Ali Rıza Demircan
İslâmî kaynaklara inebilen bilgili, şuurlu ve amelli ilim adamları, müslüman toplumların en büyük ve en önemli varlıklarıdır. Çünkü müslümanlar Dinlerinin kaynaklarını oluşturan Kur’ân ve Sünnet’le genelde onlar aracılığıyla irtibat kurarlar. Nasıl inanacaklarını, nasıl yaşayacaklarını, nasıl ilişkiler kuracaklarını ve nasıl tavır koyacaklarını onlardan öğrenirler. Böylece dünya ve âhiret saadetleri için vasat oluşturmuş olurlar.
İslâm âlimlerinin azlığı, çoğaltılmaları için gayret gösterilmeyişi ve de var olanlarından gereğince yararlanılmayışı, müslüman toplumların düzeysizliğiği veya bir fetret devri geçirildiğini gösterir.

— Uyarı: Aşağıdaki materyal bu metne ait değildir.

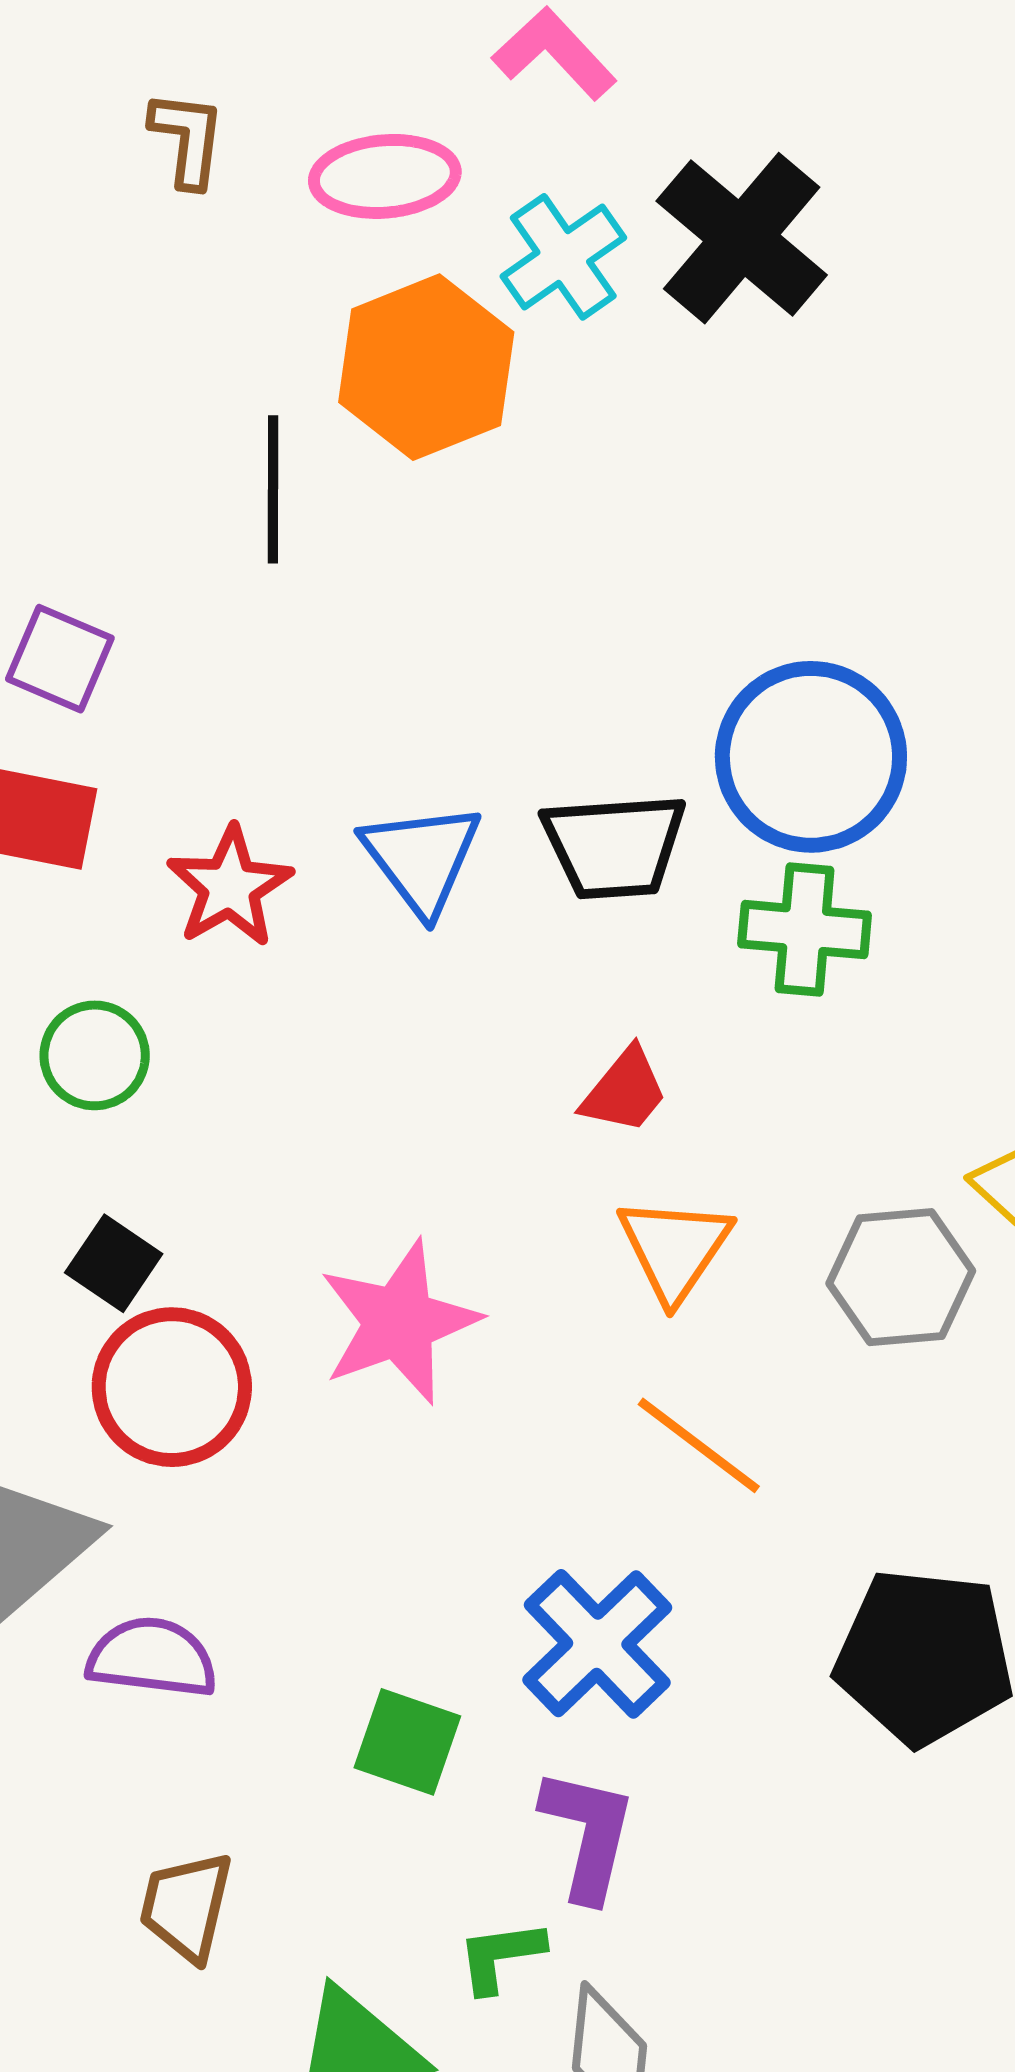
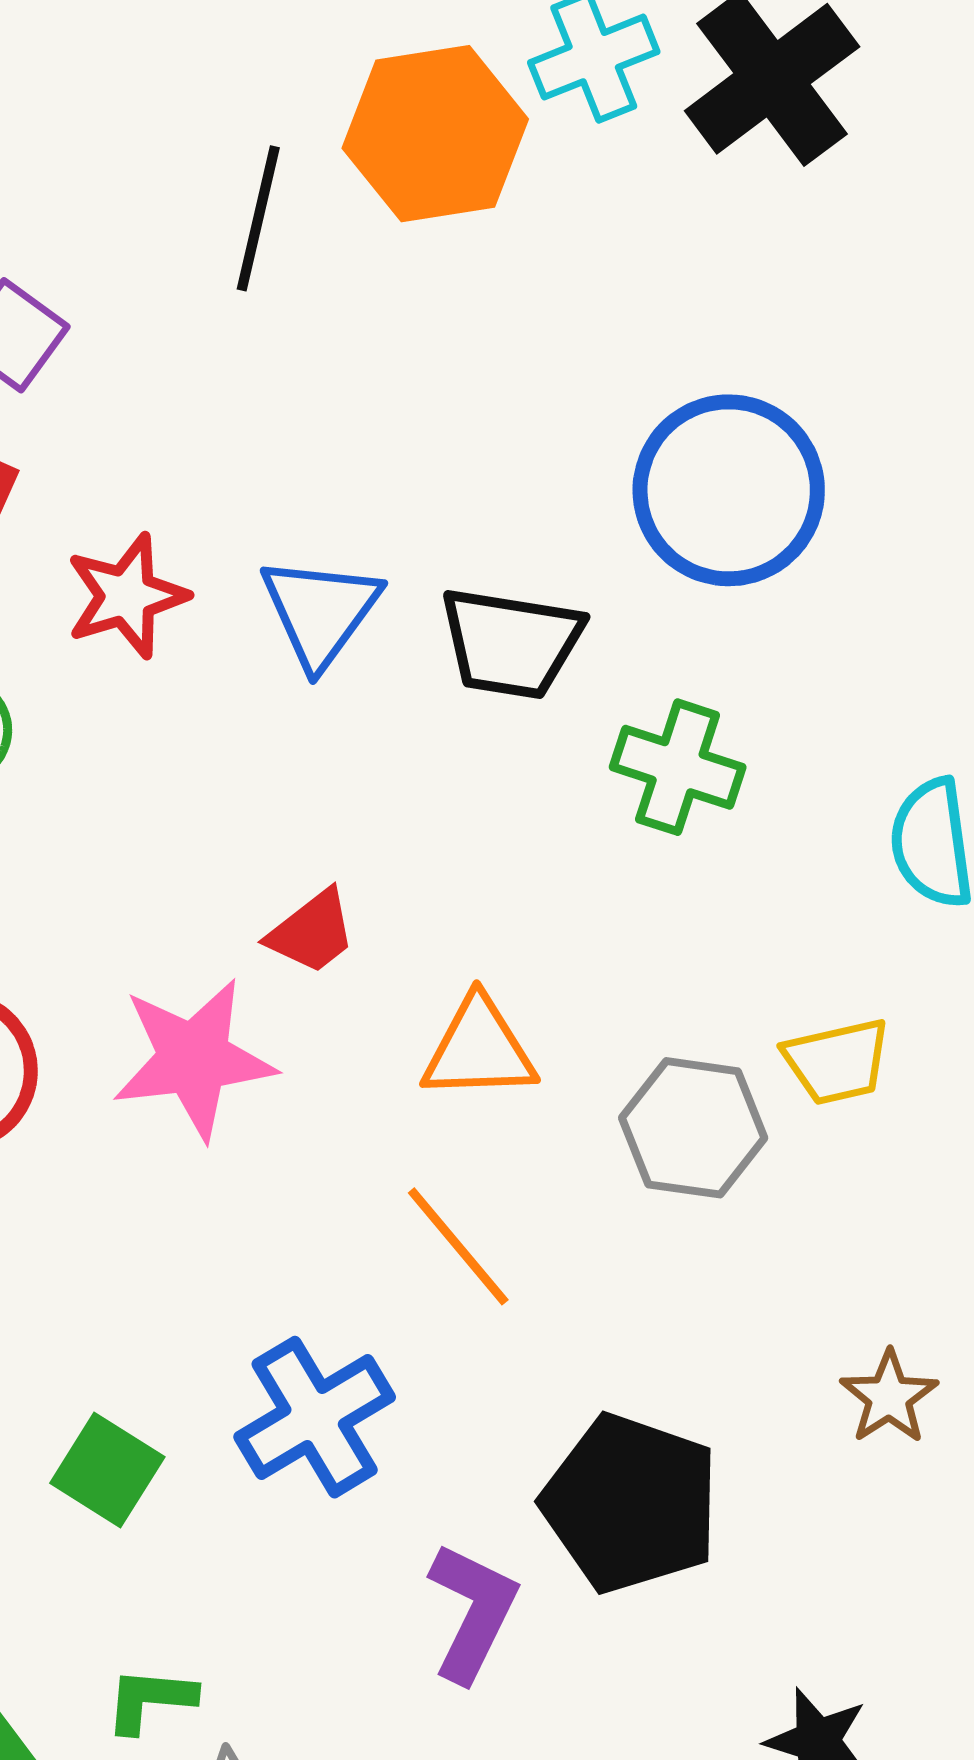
blue circle: (811, 757) -> (729, 490), moved
red trapezoid: (625, 1091) -> (312, 932), moved
orange triangle: (674, 1249) -> (479, 1049), turned 41
purple L-shape: (588, 1834) -> (472, 1612), moved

Ali Yakub Cenkçiler hocamız, toplumumuzun İslâm alimlerine en ziyade muhtaç olduğu bir dönemde yaşamış olmasına rağmen maalesef gereğince değerlendirilememiş, nafakasını temin edebilmek için irşadla ilgisiz alanlarda çalışmaya mecbur bırakılmış bir alimimizdi.
Benim hocamızla ilişkim Haseki Eğitim Merkezi’ndeki kısa süreli hocalığı döneminde yoğunlaşmıştır.

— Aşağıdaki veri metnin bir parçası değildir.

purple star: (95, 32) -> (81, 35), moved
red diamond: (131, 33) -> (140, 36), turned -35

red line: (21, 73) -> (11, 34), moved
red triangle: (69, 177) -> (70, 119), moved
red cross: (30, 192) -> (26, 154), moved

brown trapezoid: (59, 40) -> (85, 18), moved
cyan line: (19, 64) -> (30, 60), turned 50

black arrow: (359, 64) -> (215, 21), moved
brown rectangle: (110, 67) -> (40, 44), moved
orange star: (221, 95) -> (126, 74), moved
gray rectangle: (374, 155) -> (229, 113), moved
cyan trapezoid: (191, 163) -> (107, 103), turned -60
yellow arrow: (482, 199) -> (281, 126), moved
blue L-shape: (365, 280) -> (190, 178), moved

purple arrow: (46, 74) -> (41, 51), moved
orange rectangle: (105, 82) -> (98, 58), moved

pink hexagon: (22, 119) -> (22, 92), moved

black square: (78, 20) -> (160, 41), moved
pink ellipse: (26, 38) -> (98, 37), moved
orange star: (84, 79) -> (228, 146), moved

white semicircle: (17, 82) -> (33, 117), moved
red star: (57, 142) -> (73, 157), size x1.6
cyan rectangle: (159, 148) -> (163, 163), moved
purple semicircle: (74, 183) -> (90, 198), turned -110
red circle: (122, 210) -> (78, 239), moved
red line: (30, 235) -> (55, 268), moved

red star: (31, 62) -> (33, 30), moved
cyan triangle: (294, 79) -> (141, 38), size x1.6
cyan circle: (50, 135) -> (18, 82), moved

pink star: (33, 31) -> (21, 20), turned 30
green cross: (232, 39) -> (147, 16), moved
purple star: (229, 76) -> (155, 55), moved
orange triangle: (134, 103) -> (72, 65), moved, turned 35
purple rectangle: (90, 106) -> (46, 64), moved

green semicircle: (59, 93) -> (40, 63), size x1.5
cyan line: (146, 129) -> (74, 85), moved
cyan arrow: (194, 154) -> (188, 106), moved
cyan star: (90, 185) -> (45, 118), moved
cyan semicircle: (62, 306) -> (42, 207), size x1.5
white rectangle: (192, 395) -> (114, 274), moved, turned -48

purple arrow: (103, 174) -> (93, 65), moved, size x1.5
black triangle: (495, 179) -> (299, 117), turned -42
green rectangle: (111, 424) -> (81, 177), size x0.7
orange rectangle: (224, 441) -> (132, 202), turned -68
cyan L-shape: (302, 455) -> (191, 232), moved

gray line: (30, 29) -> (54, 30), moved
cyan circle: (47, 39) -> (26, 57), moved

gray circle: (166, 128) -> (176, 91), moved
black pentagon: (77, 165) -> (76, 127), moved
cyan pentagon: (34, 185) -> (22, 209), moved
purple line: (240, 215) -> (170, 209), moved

Bu sebeple onun şahsiyeti, ilmi kudreti ve gayret-i İslâmiyesini yansıtıcı bir değerlendirmeye girmeyecek, fakat gönül müzemde mahfuz kalmış bir iki hatırayı dile getireceğim.

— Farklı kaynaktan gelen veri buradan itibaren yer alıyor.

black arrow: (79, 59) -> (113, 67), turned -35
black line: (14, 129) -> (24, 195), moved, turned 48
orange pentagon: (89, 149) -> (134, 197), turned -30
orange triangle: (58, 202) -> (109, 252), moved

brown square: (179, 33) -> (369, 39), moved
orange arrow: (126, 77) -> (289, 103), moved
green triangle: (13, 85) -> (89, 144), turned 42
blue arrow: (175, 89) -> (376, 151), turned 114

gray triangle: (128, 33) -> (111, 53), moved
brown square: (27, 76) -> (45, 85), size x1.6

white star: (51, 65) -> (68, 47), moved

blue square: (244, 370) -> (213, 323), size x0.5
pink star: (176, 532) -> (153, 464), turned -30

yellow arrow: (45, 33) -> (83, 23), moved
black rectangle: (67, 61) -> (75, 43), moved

Hocamız nüktedan bir insandı. “Azîzim!” ifadeleriyle başlayan anlatımları zevkle dinlenirdi.
Osmanlı devletine içten saygılıydı. Onun, Türklerin İslâm’la aynileşen hayatı sebebiyle Balkanlarda ihtida eden insanlar için “Müslüman oldu” yerine “Türk oldu” ifadesinin kullanıldığını beyan edici açıklamaları benim için halâ canlılığını koruyan tesbitleri olmuştur.
Beni severdi, zaman zaman da Süleymaniye Camii’ne gelerek Cuma hutbelerimi dinlerdi. Teşvik edici takdirkâr ifadelerini esirgemezdi. Beğenisini çevresindeki insanlara duyurmaktan da haz alırdı. Bu maksatla, talebeleri olan arkadaşlarımızla bir arada bulunduğumuzda sık sık şöyle latifede bulunurlardı:
Azîzim! Biz Ali Rıza ile anlaştık. Ben Süleymaniye Camii’ne gidecek, hutbesini dinleyeceğim. Cami çıkışında ise çevremde oluşturacağım insanlara onun derin bilgili, kudretli bir hatip olduğunu açıklayacağım. Ali Rıza da beni dinledikten sonra: “İşte beni tanıdınız, bilmenizi isterim ki benim hocam da Ali Yakub hoca efendidir” deyip beni tanıtacak.
Hocamıza Yüce Mevlâmızdan âli makamlar diliyorum.
Dr. Necdet Yılmaz, Ali Yakub Cenkçiler Hatıra Kitabı, İstanbul: Dârülhadis 2005, s. 81-82.